Primary LanguageJupyter NotebookGNU General Public License v3.0GPL-3.0

Percy Notebooks

Acknowledgments

Special thanks to Derek Duin without whom these notebooks would not have been possible.

Table of Contents

  1. Name Data
  2. Probability
  3. Monte Carlo

Run with Binder

These notebooks are interactive! To launch in a live environment click: Binder

What is Diversity Analysis?

In order to achieve the stated goal of a diverse work environment, we need to be able to produce quantifiable measures of diversity. The challenge is that indicators of diversity such as national origin, veteran status, gender, etc. are sensitive and not reported in available datasets.

However, for any population that we wish to analyze we will always have, at a minimum a First and Last name.

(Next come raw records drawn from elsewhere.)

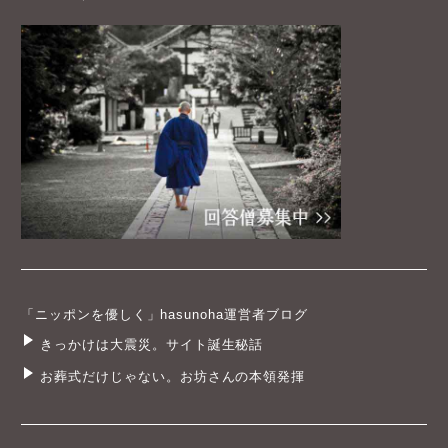
「ニッポンを優しく」hasunoha運営者ブログ
きっかけは大震災。サイト誕生秘話
お葬式だけじゃない。お坊さんの本領発揮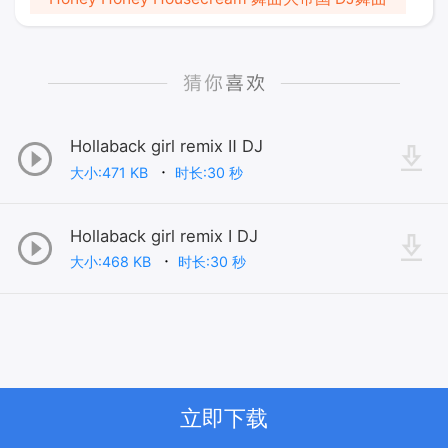
Hollaback girl remix Ⅱ DJ
大小:471 KB
时长:30 秒
Hollaback girl remix Ⅰ DJ
大小:468 KB
时长:30 秒
立即下载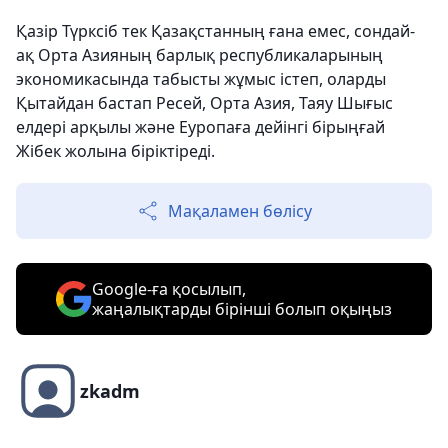
Қазір Түрксіб тек Қазақстанның ғана емес, сондай-
ақ Орта Азияның барлық республикаларының
экономикасында табысты жұмыс істеп, оларды
Қытайдан бастап Ресей, Орта Азия, Таяу Шығыс
елдері арқылы және Еуропаға дейінгі бірыңғай
Жібек жолына біріктіреді.
Мақаламен бөлісу
Google-ға қосылып,
жаңалықтарды бірінші болып оқыңыз
zkadm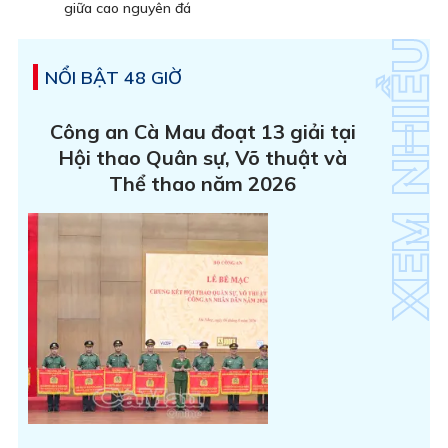
giữa cao nguyên đá
NỔI BẬT 48 GIỜ
Công an Cà Mau đoạt 13 giải tại
Hội thao Quân sự, Võ thuật và
Thể thao năm 2026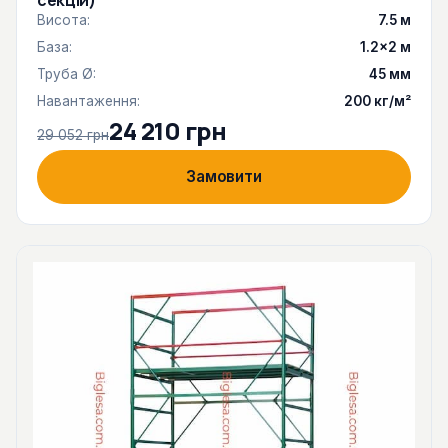
секцій)
Висота:
7.5 м
База:
1.2×2 м
Труба Ø:
45 мм
Навантаження:
200 кг/м²
24 210 грн
29 052 грн
Замовити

In most cultures, there exist 'masculine' and 'feminine' names. However, there is no universal law that requires this. The result is that some names are strong predictors of sex such:

  • Elizabeth
  • Sarah
  • John
  • James

While others such as :

  • Casey
  • Jessie
  • Jordan
  • Pat

are not strong predictors.

Names as Predictors

Based on our own experiences we are likely to agree with the above names and their respective assignments. If our goal is to provide a quantifiable measure, we need some method to determine this.

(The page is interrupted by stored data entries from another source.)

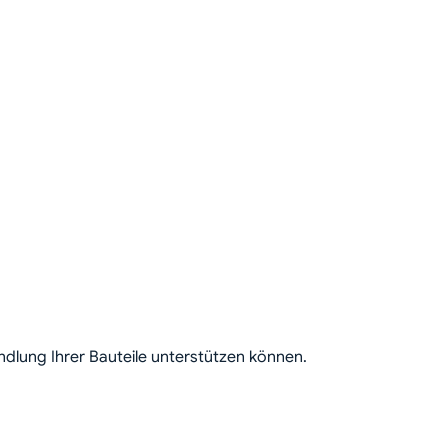
dlung Ihrer Bauteile unterstützen können.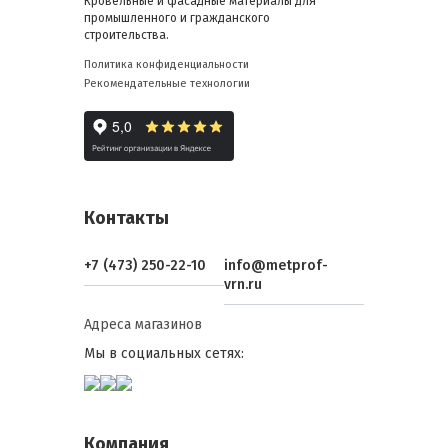
Кровельные и фасадные материалы для
промышленного и гражданского
строительства.
Политика конфиденциальности
Рекомендательные технологии
Контакты
+7 (473) 250-22-10
info@metprof-
vrn.ru
Адреса магазинов
Мы в социальных сетях:
Компания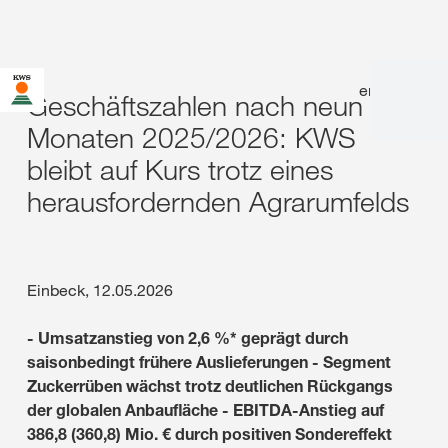
en
|
de
Geschäftszahlen nach neun
Monaten 2025/2026: KWS
bleibt auf Kurs trotz eines
herausfordernden Agrarumfelds
Einbeck, 12.05.2026
- Umsatzanstieg von 2,6 %* geprägt durch
saisonbedingt frühere Auslieferungen - Segment
Zuckerrüben wächst trotz deutlichen Rückgangs
der globalen Anbaufläche - EBITDA-Anstieg auf
386,8 (360,8) Mio. € durch positiven Sondereffekt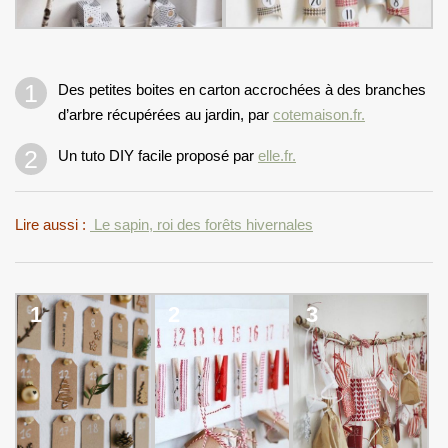
Des petites boites en carton accrochées à des branches
d’arbre récupérées au jardin, par
cotemaison.fr.
Un tuto DIY facile proposé par
elle.fr.
Lire aussi :
Le sapin, roi des forêts hivernales
1
2
3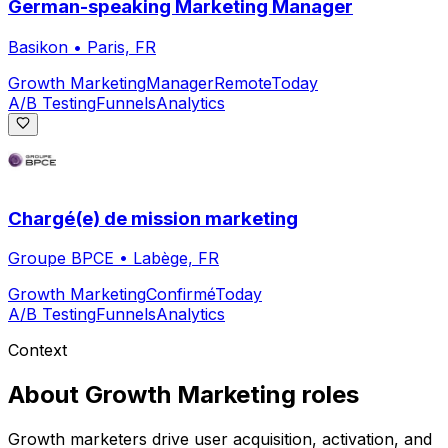
German-speaking Marketing Manager
Basikon
•
Paris, FR
Growth Marketing
Manager
Remote
Today
A/B Testing
Funnels
Analytics
Chargé(e) de mission marketing
Groupe BPCE
•
Labège, FR
Growth Marketing
Confirmé
Today
A/B Testing
Funnels
Analytics
Context
About
Growth Marketing
roles
Growth marketers drive user acquisition, activation, and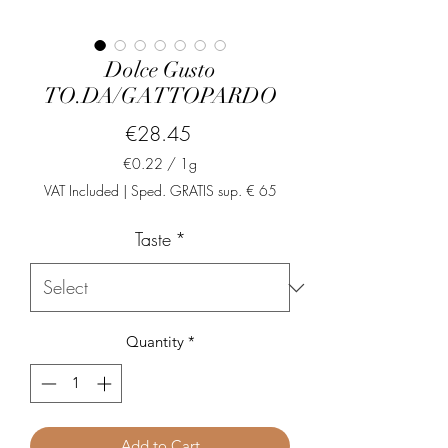
Dolce Gusto
TO.DA/GATTOPARDO
Price
€28.45
€0.22
/
1g
€0.22
VAT Included
|
Sped. GRATIS sup. € 65
per
1
Taste
*
Gram
Quantity
*
Add to Cart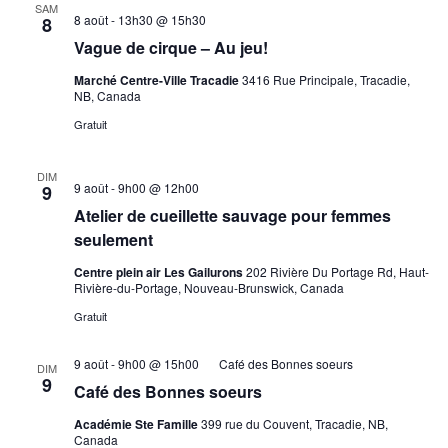
SAM
8 août - 13h30
@
15h30
8
Vague de cirque – Au jeu!
Marché Centre-Ville Tracadie
3416 Rue Principale, Tracadie,
NB, Canada
Gratuit
DIM
9 août - 9h00
@
12h00
9
Atelier de cueillette sauvage pour femmes
seulement
Centre plein air Les Gailurons
202 Rivière Du Portage Rd, Haut-
Rivière-du-Portage, Nouveau-Brunswick, Canada
Gratuit
9 août - 9h00
@
15h00
Café des Bonnes soeurs
DIM
9
Café des Bonnes soeurs
Académie Ste Famille
399 rue du Couvent, Tracadie, NB,
Canada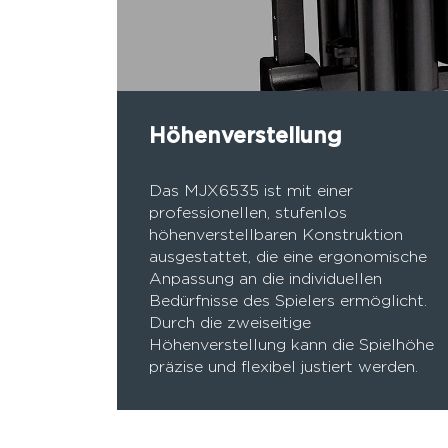
Höhenverstellung
Das MJX6535 ist mit einer
professionellen, stufenlos
höhenverstellbaren Konstruktion
ausgestattet, die eine ergonomische
Anpassung an die individuellen
Bedürfnisse des Spielers ermöglicht.
Durch die zweiseitige
Höhenverstellung kann die Spielhöhe
präzise und flexibel justiert werden.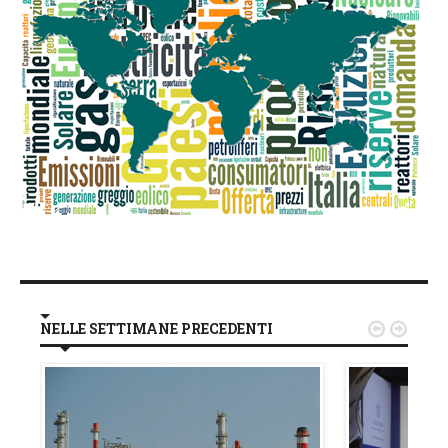
NELLE SETTIMANE PRECEDENTI



Let's examine two popular approaches

Categorical

The categorical approach assigns names to categories based on their tendency to predict a sex. For instance we may see:

  • Male : John, James, Jordan

  • Female : Sarah, Elizabeth, Casey, Jessie

  • Strongly Male: John, James

  • Weakly Male: Jordan

  • Ambiguous: Pat

  • Strongly Female: Elizabeth, Sarah

  • Weakly Female: Jessie

Probabilistic

The probabilistic approach assigns discrete probabilities of sex for each name. We may see:

  • John: 0.05% Female
  • Sarah: 99.5% Female
  • Jordan: 26.0% Female
  • Jessie: 60.2% Female

Percy's diversity analysis is based on probabilistic data. The reasoning will become apparent later.